Brushing Your Teeth Helps Prevent Alzheimer's, Finds New Research

New research has produced DNA-based proof of a correlation between gingivitis and Alzheimer's.
Loukia Papadopoulos

Good oral hygiene is just part of being a polished human. We never think about it it is just part of our daily routine.

Now, however, new research from the University of Bergen is making an important case for brushing your teeth properly. The study has found a correlation between gum disease (gingivitis) and Alzheimer´s disease.


The data is so strong that the researchers have revealed that gum disease plays a key role in whether a person develops Alzheimer´s or not. It is also the first time ever that DNA-proof has been provided for this relationship.

DNA-based proof

"We discovered DNA-based proof that the bacteria causing gingivitis can move from the mouth to the brain," said researcher Piotr Mydel at Broegelmanns Research Laboratory, Department of Clinical Science, University of Bergen (UiB).

It turns out that this pesky bacteria does not only affect bad breath. Instead, it produces a protein that destroys nerve cells in the brain.

Never cell destruction is a key component of memory loss and therefore Alzheimer's. The researchers do outline that it is not the bacteria alone that causes the degenerative disorder.

However, the presence of these bacteria not only raises the risk for developing the disease substantially, it  also results in a more rapid progression of the disease.

Previous studies had already indicated that the bacteria causing gingivitis can move from the mouth to the brain. They also found that once there the bacteria excreted harmful enzymes that could destroy the nerve cells in the brain.

Now, for the first time ever, Mydel has produced DNA-evidence for this process. Mydel and his team examined 53 patients with Alzheimer´s and discovered the harmful toxic enzyme in 96% of the cases.

Working on a drug to block the enzymes

Mydel and colleagues are working on a drug to thwart this dangerous process. "We have managed to develop a drug that blocks the harmful enzymes from the bacteria, postponing the development of Alzheimer´s.

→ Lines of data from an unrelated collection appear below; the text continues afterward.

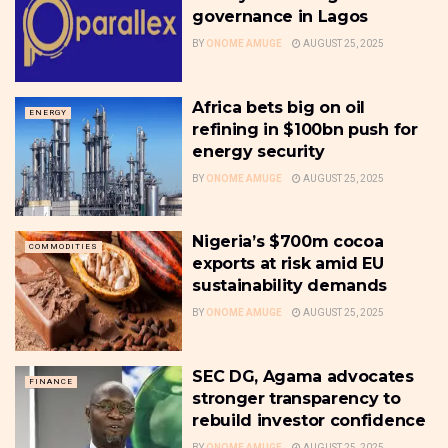
governance in Lagos
BY
ONOME AMUGE
AUGUST 25, 2025
Africa bets big on oil
ENERGY
refining in $100bn push for
energy security
BY
ONOME AMUGE
AUGUST 25, 2025
Nigeria’s $700m cocoa
COMMODITIES
exports at risk amid EU
sustainability demands
BY
ONOME AMUGE
AUGUST 25, 2025
SEC DG, Agama advocates
FINANCE
stronger transparency to
rebuild investor confidence
BY
ONOME AMUGE
AUGUST 25, 2025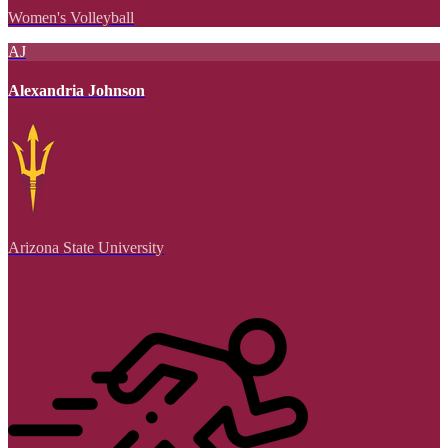
Women's Volleyball
AJ
Alexandria Johnson
Arizona State University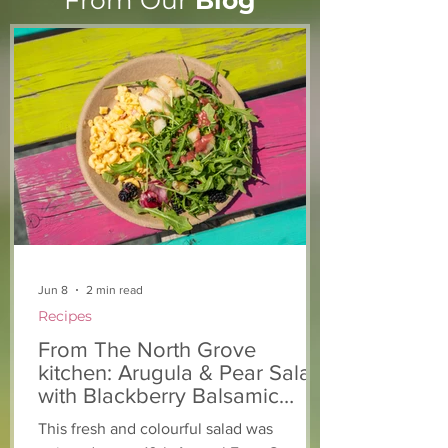
From Our
Blog
From The North Grove
From The Nort
kitchen: Strawberry
Kitchen: Natha
Lemonade Cookies
Rasta Pasta
Jun 8
2 min read
Recipes
From The North Grove
kitchen: Arugula & Pear Salad
with Blackberry Balsamic
Dressing
This fresh and colourful salad was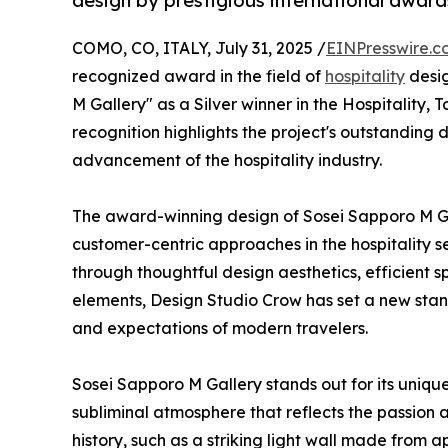
design by prestigious international awar
COMO, CO, ITALY, July 31, 2025 /
EINPresswire.c
recognized award in the field of
hospitality
desi
M Gallery" as a Silver winner in the Hospitality, 
recognition highlights the project's outstanding d
advancement of the hospitality industry.
The award-winning design of Sosei Sapporo M G
customer-centric approaches in the hospitality s
through thoughtful design aesthetics, efficient sp
elements, Design Studio Crow has set a new stand
and expectations of modern travelers.
Sosei Sapporo M Gallery stands out for its uniq
subliminal atmosphere that reflects the passion 
history, such as a striking light wall made from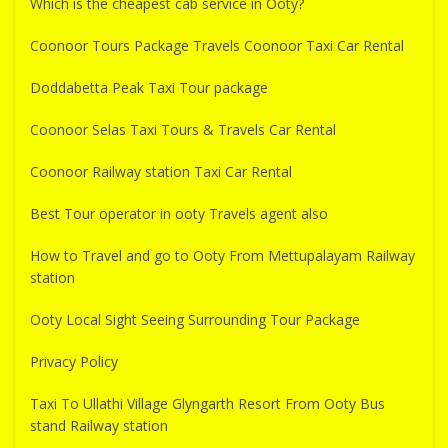
Which is the cheapest cab service in Ooty?
Coonoor Tours Package Travels Coonoor Taxi Car Rental
Doddabetta Peak Taxi Tour package
Coonoor Selas Taxi Tours & Travels Car Rental
Coonoor Railway station Taxi Car Rental
Best Tour operator in ooty Travels agent also
How to Travel and go to Ooty From Mettupalayam Railway
station
Ooty Local Sight Seeing Surrounding Tour Package
Privacy Policy
Taxi To Ullathi Village Glyngarth Resort From Ooty Bus
stand Railway station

We are planning to test this drug later this year," said Mydel.

Luckily, in the meantime, there are things you can do to fight gingivitis. "Brush your teeth and use floss," said Mydel.

It seems so simple and yet this daily routine has life-changing implications. The researcher further notes that if you have gingivitis and a history of Alzheimer's you should go to the dentist more often to clean your teeth.

The study is published in the journal Science Advances.

We know we definitely will be taking oral hygiene more seriously. How about you?